◆ **Work instruction**: Could you output each line below exactly as it appears, excluding any pictures?

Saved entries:
==========
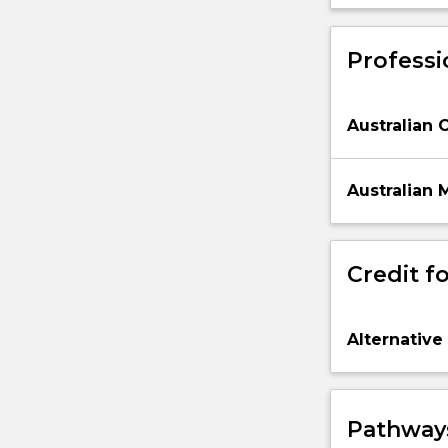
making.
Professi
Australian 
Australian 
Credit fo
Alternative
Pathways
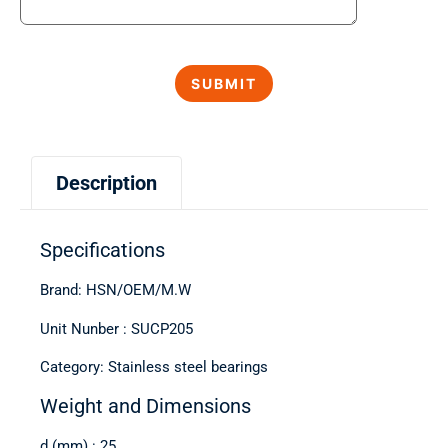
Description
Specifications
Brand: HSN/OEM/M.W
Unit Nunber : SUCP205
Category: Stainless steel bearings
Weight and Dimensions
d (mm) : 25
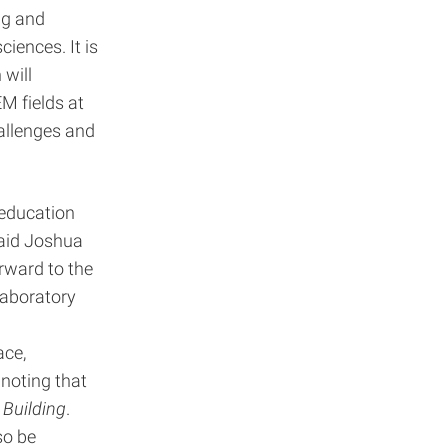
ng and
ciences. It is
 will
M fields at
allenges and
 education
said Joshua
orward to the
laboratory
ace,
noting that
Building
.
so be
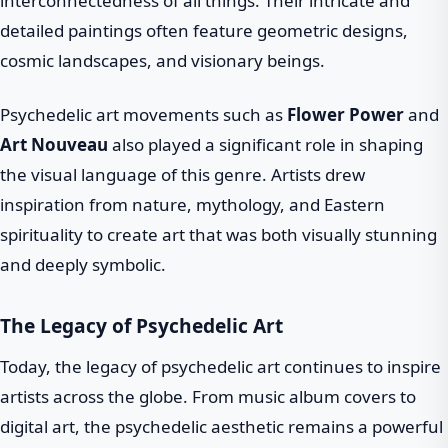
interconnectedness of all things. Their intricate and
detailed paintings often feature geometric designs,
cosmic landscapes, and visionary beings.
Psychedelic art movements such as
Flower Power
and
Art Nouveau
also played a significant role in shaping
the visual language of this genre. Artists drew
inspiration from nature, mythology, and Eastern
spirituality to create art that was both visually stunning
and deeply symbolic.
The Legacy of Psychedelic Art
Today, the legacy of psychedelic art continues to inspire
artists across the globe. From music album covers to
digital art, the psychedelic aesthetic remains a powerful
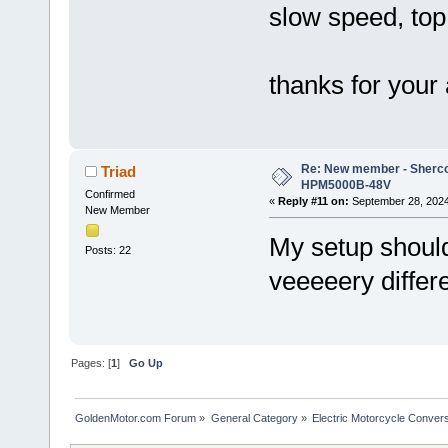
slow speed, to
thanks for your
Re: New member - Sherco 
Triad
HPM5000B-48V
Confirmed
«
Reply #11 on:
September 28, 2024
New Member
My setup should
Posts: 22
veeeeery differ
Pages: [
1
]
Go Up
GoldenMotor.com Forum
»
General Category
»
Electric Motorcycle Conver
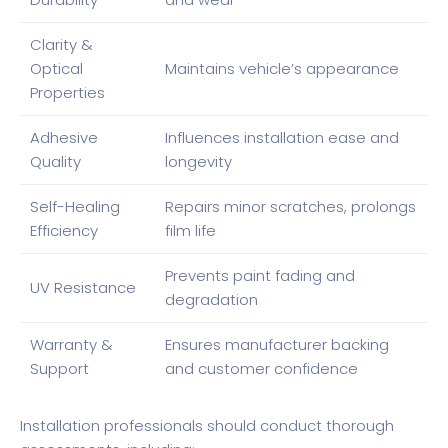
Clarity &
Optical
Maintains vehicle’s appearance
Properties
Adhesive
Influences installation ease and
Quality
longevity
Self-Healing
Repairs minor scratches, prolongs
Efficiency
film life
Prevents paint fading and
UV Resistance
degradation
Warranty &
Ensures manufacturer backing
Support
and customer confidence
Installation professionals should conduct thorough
==========
◆ **Written answer**:
making.
Professi
Australian 
Australian 
Credit fo
Alternative
Pathways
Description
Specifications
Brand: HSN/OEM/M.W
Unit Nunber : SUCP205
Category: Stainless steel bearings
Weight and Dimensions
d (mm) : 25
ng and
ciences. It is
 will
M fields at
allenges and
 education
said Joshua
orward to the
laboratory
ace,
noting that
Building
.
so be
interconnectedness of all things. Their intricate and
detailed paintings often feature geometric designs,
cosmic landscapes, and visionary beings.
Psychedelic art movements such as
Flower Power
and
Art Nouveau
also played a significant role in shaping
the visual language of this genre. Artists drew
inspiration from nature, mythology, and Eastern
spirituality to create art that was both visually stunning
and deeply symbolic.
The Legacy of Psychedelic Art
Today, the legacy of psychedelic art continues to inspire
artists across the globe. From music album covers to
digital art, the psychedelic aesthetic remains a powerful
slow speed, to
thanks for your
Re: New member - Sherco 
Triad
HPM5000B-48V
Confirmed
«
Reply #11 on:
September 28, 2024
New Member
My setup should
Posts: 22
veeeeery differ
Pages: [
1
]
Go Up
GoldenMotor.com Forum
»
General Category
»
Electric Motorcycle Conver
Clarity &
Optical
Maintains vehicle’s appearance
Properties
Adhesive
Influences installation ease and
Quality
longevity
Self-Healing
Repairs minor scratches, prolongs
Efficiency
film life
Prevents paint fading and
UV Resistance
degradation
Warranty &
Ensures manufacturer backing
Support
and customer confidence
Installation professionals should conduct thorough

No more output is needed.